> [What is required]: Return a copy of every line in the records that includes the word "フタル酸ブチルベンジル".

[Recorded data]
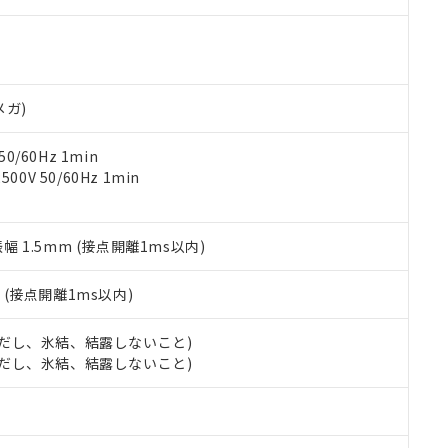
す。当社販売部門へお問い合わせください。
 水銀(Hg) 1000ppm以下、 カドミウム(Cd) 100ppm以下、
たは国外への提供する場合は、日本国政府の輸出許可(または役務取
000ppm以下、ポリ臭化ビフェニル類(PBB) 1000ppm以下、ポリ臭化ジフェニルエーテル類(P
事業取扱商品の中には、本サービスの対象外となる商品もあること
手続きをとります。
キシル) (DEHP)(別名：DOP) 1000ppm以下、フタル酸ブチルベンジル（BBP） 100
(GB/T26572)：
以下、フタル酸ジイソブチル (DIBP) 1000ppm以下
び標準価格照会結果は、記載している更新日時点での社内データに
物を破棄する場合は、完全に破砕するなど、違法に輸出されないよ
(水銀) : 1000ppm、 Cd(カドミウム) : 100ppm、
業用監視および制御機器に対する適用除外項目は除く。
覧された時点での実際の在庫および標準価格とは異なる場合がある
1000ppm、 PBBs(ポリ臭化ビフェニル類) : 1000ppm、 PBDEs(ポリ臭化ジフェニルエーテル類
物質については閾値を超える意図的な使用がないことを確認しています。
上の在庫あり
 1000ppm、 DIBP(フタル酸ジイソブチル) : 1000ppm、 BBP(フタル酸ブチルベンジル) :
品を、核兵器、ミサイル、化学兵器、生物兵器またはその他武器並
メガ)
チルヘキシル)) : 1000ppm
況および標準価格はお客様のお取引先、またはお客様担当のオムロ
用いたしません。
ご相談ください。
は満たないが在庫あり
製品を第三者に販売する場合は、上記1、2および3の内容を当該第
0/60Hz 1min
機器販売店や当社販売拠点は「
販売ネットワーク
」をご確認くだ
販売先および販売に係わる関係者が違法に輸出するおそれがある場
用期限
0V 50/60Hz 1min
び標準価格結果を当社の事前の承諾なく第三者に漏洩または開示し
え状況などにより、予定月が前後することがあります。
(最新の在庫状況については、お客様のお取引先、またはお客様担当
（10物質）のすべてが基準値以下であることを示します。
店・当社販売員にご確認ください)
能（部品リスト作成サービス）をご利用いただくには、I-Webメン
使用状況下において有害物質が外部に漏えいし、環境に深刻な影響を
振幅 1.5mm (接点開離1ms以内)
あります。
機種、また在庫状況の情報を公開していない機種
ェブサイト上で当社にご登録された部品リストについて、当社およ
書ダウンロード
す。当社販売部門へお問い合わせください。
品・サービスに関するお客様との取引・商談に必要な範囲で利用す
2
(接点開離1ms以内)
合意する
キャンセル
書をダウンロードすることができます。
利用者とは、
"個人情報の共同利用に関して"
の「1.共同利用者の
 (ただし、氷結、結露しないこと)
します。
10物質）の非含有証明書
 (ただし、氷結、結露しないこと)
明書（当社基準）
日時点で非含有を証明するもので、過去に遡って非含有を証明するも
令のフタル酸エステル類４物質の対応では、対応完了までの期間は出
備考欄に対応日を記載しておりました。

> [Completed exercise]:
キシル) (DEHP)(別名：DOP) 1000ppm以下、フタル酸ブチルベンジル（BBP） 100
 1000ppm、 DIBP(フタル酸ジイソブチル) : 1000ppm、 BBP(フタル酸ブチルベンジル) :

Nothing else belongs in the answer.